Why would you want to add metadata to a PDF? One situation is when you are processing PDFs as part of a larger workflow in which each PDF file must be processed exactly once. In that case, when you open a file for processing, you first check for the custom metadata key; if it is not present, you add the key and continuing processing the file. If it is already present, the file has already been processed, so you skip it and continue with the next file.
Other Operations
With the PyPDF2 package, you can also crop pages, add Javascript code, encrypt, rotate, scale, and transform pages. The documentation covers these uses and the sample code that comes with the package shows you how to do each operation.
The distribution contains a subdirectory called Sample_Code
with several scripts that show you how. The script pdfcat
is particularly interesting as it enables you to concatenate specified pages from multiple PDF files into one single PDF. For example (from the pdfcat
documentation):
pdfcat -o output.pdf head.pdf content.pdf :6 7: tail.pdf -1
Concatenate all of head.pdf, all but page seven of content.pdf,
and the last page of tail.pdf, producing output.pdf.

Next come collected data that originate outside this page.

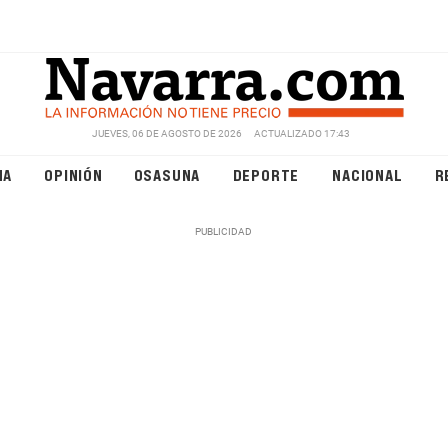
JUEVES, 06 DE AGOSTO DE 2026
ACTUALIZADO 17:43
NA
OPINIÓN
OSASUNA
DEPORTE
NACIONAL
R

pdfcat chapter*.pdf >book.pdf
You can specify the output file by redirection.
pdfcat chapter?.pdf chapter10.pdf >book.pdf
In case you don't want chapter 10 before chapter 2.
Other Tools
If you commonly deal with PDFs, you need a deep toolbox to turn to. In addition to the tools Python provides for manipulating PDFs, the following libraries, packages, and programs enable you to do other types of tasks.
reportlab
- Python package. Create PDF documents as well as vector and bitmap images. info
pdftk
- GUI and command line. Merge, split PDF files, and more. info
fdfgen
- Python package. Generates an
FDF
file containing form data that can be used withpdftk
to populate a PDF form. repo qpdf
- C++ library and program suite. Transforms PDF files. Useful for linearizing/optimizing uncompressing, and encryption. repo
ghostscript
- Interpreter for Postscript and PDF. info. Command-line info
XPDF
- Open source project. Contains several useful tools such as
pdffonts
andpdfinfo
. repo pdffonts
- lists fonts used in a PDF file including information on font type, whether the font is embedded, etc. Part of the open-source
Xpdf
project. Licensed under GPL v2.
Example:
pdffonts filename.pdf
name type emb sub uni object ID
------------------------------- ------------- --- --- --- ---------
LFIGJB+ArialMT Type 1C yes yes no 39 0
LFIGLB+Arial-BoldMT Type 1C yes yes no 41 0
pdfinfo
- extracts contents of
Info
dictionary in a PDF file. Another part of theXpdf
project.
Example:
pdfinfo filename.pdf
Title: HILs.pdf
Subject:
Keywords:
Author:
Creator: Acrobat PDFMaker 10.0 for Word
Producer: Acrobat Distiller 9.3.0 (Windows)
CreationDate: Mon Jun 2 11:16:53 2014
ModDate: Mon Jun 2 11:16:53 2014
Tagged: no
Pages: 3
Encrypted: no
Page size: 612 x 792 pts (letter)
File size: 39177 bytes
Optimized: yes
PDF version: 1.5
Summary
There is some overlap in capability between PDFMiner
and PyPDF2
and that means you have options in which one you want to use and learn. Both libraries are in active development and the developers are dedicated to providing good code. Browsing the source is good way to learn about both Python and PDF internals.
There are some nasty PDFs out there. But there are several tools you can use to get what you need from them and Python enables you to get inside and scrape, split, merge, delete, and crop just about whatever you find.